*TASK DETAILS*.
Search the data below for the word "folders" and copy each line that holds it.

(EXTRACTED MATERIAL)

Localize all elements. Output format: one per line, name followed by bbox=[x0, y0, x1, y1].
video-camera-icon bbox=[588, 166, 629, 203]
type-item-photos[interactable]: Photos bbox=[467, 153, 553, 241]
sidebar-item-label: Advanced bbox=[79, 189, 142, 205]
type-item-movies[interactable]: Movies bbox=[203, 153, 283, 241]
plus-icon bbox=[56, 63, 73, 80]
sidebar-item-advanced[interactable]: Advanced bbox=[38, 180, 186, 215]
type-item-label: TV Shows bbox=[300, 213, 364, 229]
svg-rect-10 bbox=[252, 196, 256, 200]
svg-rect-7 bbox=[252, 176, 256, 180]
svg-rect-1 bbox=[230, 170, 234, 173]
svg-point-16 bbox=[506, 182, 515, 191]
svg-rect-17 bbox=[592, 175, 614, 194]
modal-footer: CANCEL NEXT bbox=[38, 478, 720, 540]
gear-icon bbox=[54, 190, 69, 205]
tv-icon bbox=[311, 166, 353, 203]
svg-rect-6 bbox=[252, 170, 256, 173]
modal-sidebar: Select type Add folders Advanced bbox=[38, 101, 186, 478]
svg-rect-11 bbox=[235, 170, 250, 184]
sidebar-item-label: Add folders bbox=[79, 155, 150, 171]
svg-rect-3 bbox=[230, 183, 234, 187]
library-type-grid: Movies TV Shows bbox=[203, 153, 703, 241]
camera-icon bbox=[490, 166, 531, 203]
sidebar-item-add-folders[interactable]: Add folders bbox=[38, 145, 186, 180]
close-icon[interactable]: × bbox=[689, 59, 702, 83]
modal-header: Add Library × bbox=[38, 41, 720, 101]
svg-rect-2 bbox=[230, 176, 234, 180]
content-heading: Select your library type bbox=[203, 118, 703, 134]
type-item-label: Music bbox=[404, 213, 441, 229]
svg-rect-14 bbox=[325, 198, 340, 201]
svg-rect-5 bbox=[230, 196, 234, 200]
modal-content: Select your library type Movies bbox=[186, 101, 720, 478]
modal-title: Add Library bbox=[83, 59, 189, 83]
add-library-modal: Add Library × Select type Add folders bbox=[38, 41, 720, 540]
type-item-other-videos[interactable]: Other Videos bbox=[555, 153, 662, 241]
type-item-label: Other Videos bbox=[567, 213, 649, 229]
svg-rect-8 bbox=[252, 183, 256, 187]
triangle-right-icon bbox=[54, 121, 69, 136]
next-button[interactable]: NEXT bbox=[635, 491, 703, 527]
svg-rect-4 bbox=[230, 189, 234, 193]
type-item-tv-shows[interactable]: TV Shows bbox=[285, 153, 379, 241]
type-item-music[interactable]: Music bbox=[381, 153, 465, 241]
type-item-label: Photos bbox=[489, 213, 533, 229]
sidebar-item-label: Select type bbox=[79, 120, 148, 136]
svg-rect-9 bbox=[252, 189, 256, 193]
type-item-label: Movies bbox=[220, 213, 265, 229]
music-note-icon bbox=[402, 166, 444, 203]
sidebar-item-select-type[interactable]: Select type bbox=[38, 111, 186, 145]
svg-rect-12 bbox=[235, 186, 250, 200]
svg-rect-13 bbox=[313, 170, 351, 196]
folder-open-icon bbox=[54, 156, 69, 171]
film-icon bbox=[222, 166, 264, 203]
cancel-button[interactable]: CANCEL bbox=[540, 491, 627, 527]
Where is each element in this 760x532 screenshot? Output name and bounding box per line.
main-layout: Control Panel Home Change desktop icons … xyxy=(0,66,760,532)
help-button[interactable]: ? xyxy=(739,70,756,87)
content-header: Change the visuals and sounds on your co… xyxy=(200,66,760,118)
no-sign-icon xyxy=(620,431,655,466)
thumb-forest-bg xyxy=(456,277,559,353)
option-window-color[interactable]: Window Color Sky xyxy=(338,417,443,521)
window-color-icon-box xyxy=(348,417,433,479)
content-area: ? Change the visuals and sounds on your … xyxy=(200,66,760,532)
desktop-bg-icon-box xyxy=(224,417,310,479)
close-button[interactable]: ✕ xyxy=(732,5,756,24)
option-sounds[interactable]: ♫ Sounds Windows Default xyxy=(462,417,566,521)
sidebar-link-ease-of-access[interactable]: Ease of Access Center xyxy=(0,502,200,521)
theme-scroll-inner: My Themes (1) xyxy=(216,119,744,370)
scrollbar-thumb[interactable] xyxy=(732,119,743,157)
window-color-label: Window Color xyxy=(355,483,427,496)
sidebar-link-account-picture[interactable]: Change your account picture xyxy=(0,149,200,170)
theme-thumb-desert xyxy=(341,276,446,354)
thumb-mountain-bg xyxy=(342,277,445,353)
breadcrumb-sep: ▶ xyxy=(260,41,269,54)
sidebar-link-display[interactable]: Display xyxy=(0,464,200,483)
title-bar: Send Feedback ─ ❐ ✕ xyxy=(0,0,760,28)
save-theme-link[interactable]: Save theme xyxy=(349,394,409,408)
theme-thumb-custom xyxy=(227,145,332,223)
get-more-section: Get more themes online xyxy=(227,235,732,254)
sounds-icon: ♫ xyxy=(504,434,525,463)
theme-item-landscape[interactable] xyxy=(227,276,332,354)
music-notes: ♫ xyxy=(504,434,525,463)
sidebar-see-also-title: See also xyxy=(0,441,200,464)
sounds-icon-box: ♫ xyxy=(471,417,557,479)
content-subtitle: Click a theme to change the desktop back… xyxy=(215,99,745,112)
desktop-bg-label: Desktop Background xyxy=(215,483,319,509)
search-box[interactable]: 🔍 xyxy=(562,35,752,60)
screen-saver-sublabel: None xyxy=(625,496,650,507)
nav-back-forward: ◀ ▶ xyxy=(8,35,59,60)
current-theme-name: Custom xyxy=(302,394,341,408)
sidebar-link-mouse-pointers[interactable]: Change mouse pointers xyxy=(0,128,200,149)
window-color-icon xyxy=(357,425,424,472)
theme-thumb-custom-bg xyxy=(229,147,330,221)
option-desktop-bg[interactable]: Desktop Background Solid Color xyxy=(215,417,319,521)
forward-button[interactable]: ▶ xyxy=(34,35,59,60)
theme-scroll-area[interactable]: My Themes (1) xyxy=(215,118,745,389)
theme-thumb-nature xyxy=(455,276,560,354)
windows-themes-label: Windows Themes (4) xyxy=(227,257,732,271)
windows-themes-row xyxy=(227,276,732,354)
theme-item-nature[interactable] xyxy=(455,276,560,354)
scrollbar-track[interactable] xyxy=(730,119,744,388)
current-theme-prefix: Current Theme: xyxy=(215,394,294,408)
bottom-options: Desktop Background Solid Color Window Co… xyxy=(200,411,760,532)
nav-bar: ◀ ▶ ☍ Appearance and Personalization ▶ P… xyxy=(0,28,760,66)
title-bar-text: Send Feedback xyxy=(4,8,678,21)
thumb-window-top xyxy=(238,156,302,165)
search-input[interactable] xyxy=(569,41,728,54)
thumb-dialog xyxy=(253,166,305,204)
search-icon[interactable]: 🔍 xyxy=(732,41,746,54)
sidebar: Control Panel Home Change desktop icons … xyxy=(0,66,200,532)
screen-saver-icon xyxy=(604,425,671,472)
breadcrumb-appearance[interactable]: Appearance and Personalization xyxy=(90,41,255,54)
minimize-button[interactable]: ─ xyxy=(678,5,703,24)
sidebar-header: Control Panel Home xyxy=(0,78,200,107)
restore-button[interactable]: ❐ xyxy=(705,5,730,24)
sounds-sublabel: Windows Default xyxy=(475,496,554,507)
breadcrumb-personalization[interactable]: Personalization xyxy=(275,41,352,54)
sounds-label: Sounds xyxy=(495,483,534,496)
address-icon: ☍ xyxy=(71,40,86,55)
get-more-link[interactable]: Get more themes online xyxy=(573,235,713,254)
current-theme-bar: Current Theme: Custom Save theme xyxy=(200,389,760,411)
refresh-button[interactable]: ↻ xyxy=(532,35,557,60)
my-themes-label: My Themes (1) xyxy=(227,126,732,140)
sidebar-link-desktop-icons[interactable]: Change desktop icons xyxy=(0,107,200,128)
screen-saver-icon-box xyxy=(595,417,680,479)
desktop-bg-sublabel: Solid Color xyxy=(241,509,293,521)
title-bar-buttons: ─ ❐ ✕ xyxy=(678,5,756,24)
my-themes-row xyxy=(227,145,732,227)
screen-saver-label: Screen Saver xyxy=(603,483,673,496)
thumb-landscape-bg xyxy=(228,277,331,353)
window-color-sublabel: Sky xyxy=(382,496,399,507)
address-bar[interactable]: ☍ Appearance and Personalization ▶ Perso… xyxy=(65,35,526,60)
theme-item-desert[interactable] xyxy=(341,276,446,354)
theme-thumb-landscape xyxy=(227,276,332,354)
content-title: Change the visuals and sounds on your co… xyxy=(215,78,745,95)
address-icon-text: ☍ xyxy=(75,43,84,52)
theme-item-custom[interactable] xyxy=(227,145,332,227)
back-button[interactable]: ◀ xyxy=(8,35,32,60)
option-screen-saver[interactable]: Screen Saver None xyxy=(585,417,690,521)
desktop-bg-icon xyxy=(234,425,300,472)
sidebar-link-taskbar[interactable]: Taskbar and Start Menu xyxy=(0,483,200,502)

(End EXTRACTED MATERIAL)

*SOLUTION TO THE EXERCISE*.
modal-sidebar: Select type Add folders Advanced bbox=[38, 101, 186, 478]
sidebar-item-label: Add folders bbox=[79, 155, 150, 171]
sidebar-item-add-folders[interactable]: Add folders bbox=[38, 145, 186, 180]
add-library-modal: Add Library × Select type Add folders bbox=[38, 41, 720, 540]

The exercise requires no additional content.